Remix.run Logo
mritchie712 13 hours ago

tldr: this caches your S3 data in EFS.

we run datalakes using DuckLake and this sounds really useful. GCP should follow suit quickly.

hiyer 11 hours ago | parent | next [-]

I was thinking of using it with Duckdb as well but seems it would be of limited benefit. Parquet objects are in MBs, so they would be streamed directly from S3. With raw parquet objects, it might help with S3 listing if you have a lot of them (shave off a couple of seconds from the query). If you are already on Ducklake, Duckdb will use that for getting the list of relevant objects anyway.
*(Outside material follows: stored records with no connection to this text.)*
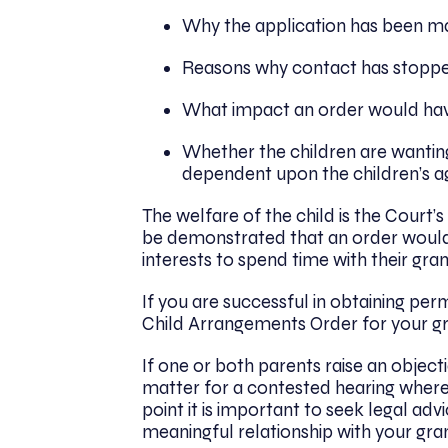
Why the application has been 
Reasons why contact has stopp
What impact an order would have
Whether the children are wanting
dependent upon the children’s a
The welfare of the child is the Court’s
be demonstrated that an order would b
interests to spend time with their gra
If you are successful in obtaining per
Child Arrangements Order for your gr
If one or both parents raise an objecti
matter for a contested hearing where 
point it is important to seek legal ad
meaningful relationship with your grand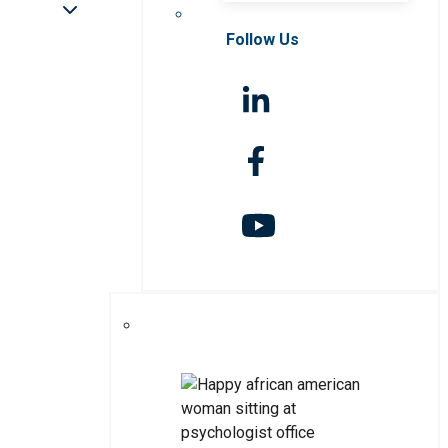
Follow Us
wenc 9 hours ago | parent [-]

Maybe the OP is thinking of reading/writing to DuckDB native format files. Those require filesystem semantics for writing. Unfortunately, even NFS or SMB are not sufficiently FS-like for DuckDB.

Parquet is static append only, so DuckDB has no problems with those living on S3.

huntaub 6 minutes ago | parent [-]

What does DuckDB need that NFS/SMB do not provide?

anentropic 12 hours ago | parent | prev [-]

I am curious about this use case

How do you see it helping with DuckLake?

arpinum 5 hours ago | parent [-]

Latency, predicate pushdown.

Pre-compaction the recent data can be in small files, and the delete markers will also be in small files. This will bring down fetch times, while ducklake may have many of the larger blocks in memory or disk cache already.

Reading block headers for filtering is lots of small ranges, this could speed it up by 10x.